[[ SUPPLIED DATA open ]]

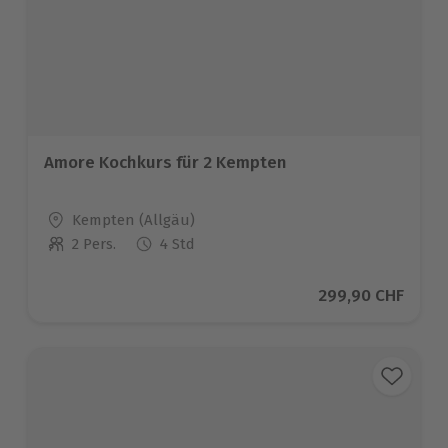
Amore Kochkurs für 2 Kempten
Standort
Kempten (Allgäu)
2 Pers.
4 Std
Anzahl der Teilnehmer
Aktueller Preis
299,90 CHF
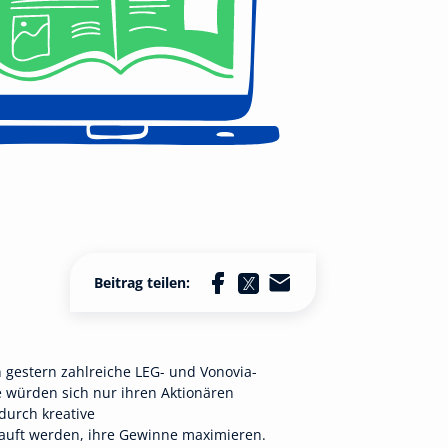
Beitrag teilen:
 gestern zahlreiche LEG- und Vonovia-
se würden sich nur ihren Aktionären
durch kreative
auft werden, ihre Gewinne maximieren.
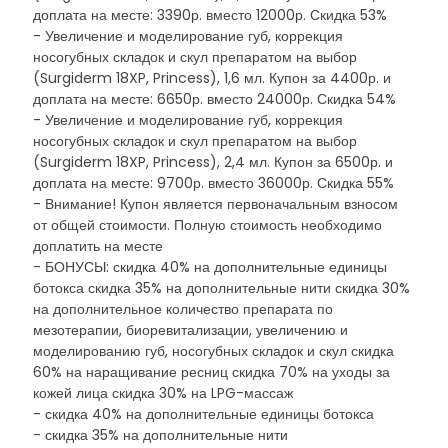
доплата на месте: 3390р. вместо 12000р. Скидка 53%
- Увеличение и моделирование губ, коррекция
носогубных складок и скул препаратом на выбор
(Surgiderm 18XP, Princess), 1,6 мл. Купон за 4400р. и
доплата на месте: 6650р. вместо 24000р. Скидка 54%
- Увеличение и моделирование губ, коррекция
носогубных складок и скул препаратом на выбор
(Surgiderm 18XP, Princess), 2,4 мл. Купон за 6500р. и
доплата на месте: 9700р. вместо 36000р. Скидка 55%
- Внимание! Купон является первоначальным взносом
от общей стоимости. Полную стоимость необходимо
доплатить на месте
- БОНУСЫ: скидка 40% на дополнительные единицы
ботокса скидка 35% на дополнительные нити скидка 30%
на дополнительное количество препарата по
мезотерапии, биоревитализации, увеличению и
моделированию губ, носогубных складок и скул скидка
60% на наращивание ресниц скидка 70% на уходы за
кожей лица скидка 30% на LPG-массаж
- скидка 40% на дополнительные единицы ботокса
- скидка 35% на дополнительные нити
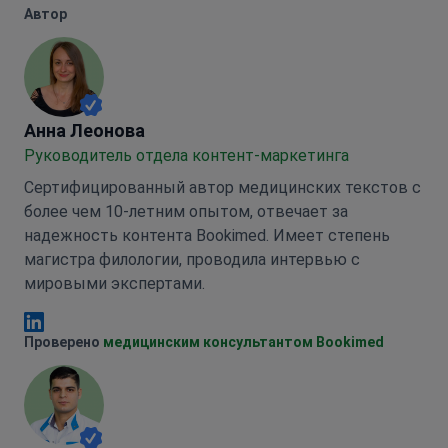
Автор
Анна Леонова
Анна Леонова
Руководитель отдела контент-маркетинга
Сертифицированный автор медицинских текстов с
более чем 10-летним опытом, отвечает за
надежность контента Bookimed. Имеет степень
магистра филологии, проводила интервью с
мировыми экспертами.
Анна Леонова Linkedin
Проверено
медицинским консультантом Bookimed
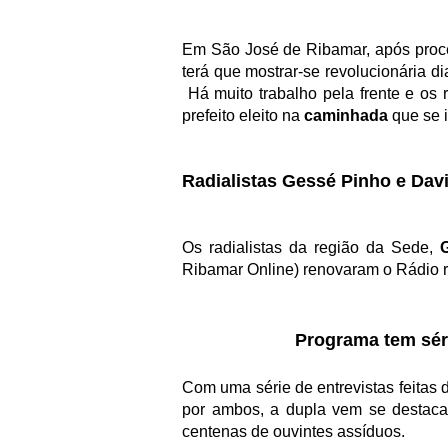
Em São José de Ribamar, após proce
terá que mostrar-se revolucionária di
Há muito trabalho pela frente e os
prefeito eleito na
caminhada
que se i
Radialistas Gessé Pinho e Dav
Os radialistas da região da Sede,
Ribamar Online) renovaram o Rádio 
Programa tem sér
Com uma série de entrevistas feitas
por ambos, a dupla vem se destaca
centenas de ouvintes assíduos.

[[ SUPPLIED DATA closed ]]

■ **TO DO**: All of the lines above should be printed exactly, minus the pictures.

■ **OUTPUT OF THE EXERCISE**:
Amore Kochkurs für 2 Kempten
Standort
Kempten (Allgäu)
2 Pers.
4 Std
Anzahl der Teilnehmer
Aktueller Preis
299,90 CHF
Beitrag teilen:
 gestern zahlreiche LEG- und Vonovia-
se würden sich nur ihren Aktionären
durch kreative
auft werden, ihre Gewinne maximieren.
доплата на месте: 3390р. вместо 12000р. Скидка 53%
- Увеличение и моделирование губ, коррекция
носогубных складок и скул препаратом на выбор
(Surgiderm 18XP, Princess), 1,6 мл. Купон за 4400р. и
доплата на месте: 6650р. вместо 24000р. Скидка 54%
- Увеличение и моделирование губ, коррекция
носогубных складок и скул препаратом на выбор
(Surgiderm 18XP, Princess), 2,4 мл. Купон за 6500р. и
доплата на месте: 9700р. вместо 36000р. Скидка 55%
- Внимание! Купон является первоначальным взносом
от общей стоимости. Полную стоимость необходимо
доплатить на месте
- БОНУСЫ: скидка 40% на дополнительные единицы
ботокса скидка 35% на дополнительные нити скидка 30%
на дополнительное количество препарата по
мезотерапии, биоревитализации, увеличению и
моделированию губ, носогубных складок и скул скидка
60% на наращивание ресниц скидка 70% на уходы за
кожей лица скидка 30% на LPG-массаж
- скидка 40% на дополнительные единицы ботокса
- скидка 35% на дополнительные нити
Автор
Анна Леонова
Анна Леонова
Руководитель отдела контент-маркетинга
Сертифицированный автор медицинских текстов с
более чем 10-летним опытом, отвечает за
надежность контента Bookimed. Имеет степень
магистра филологии, проводила интервью с
мировыми экспертами.
Анна Леонова Linkedin
Проверено
медицинским консультантом Bookimed
Em São José de Ribamar, após proce
terá que mostrar-se revolucionária di
Há muito trabalho pela frente e os
prefeito eleito na
caminhada
que se i
Radialistas Gessé Pinho e Dav
Os radialistas da região da Sede,
Ribamar Online) renovaram o Rádio 
Programa tem sér
Com uma série de entrevistas feitas
por ambos, a dupla vem se destaca
centenas de ouvintes assíduos.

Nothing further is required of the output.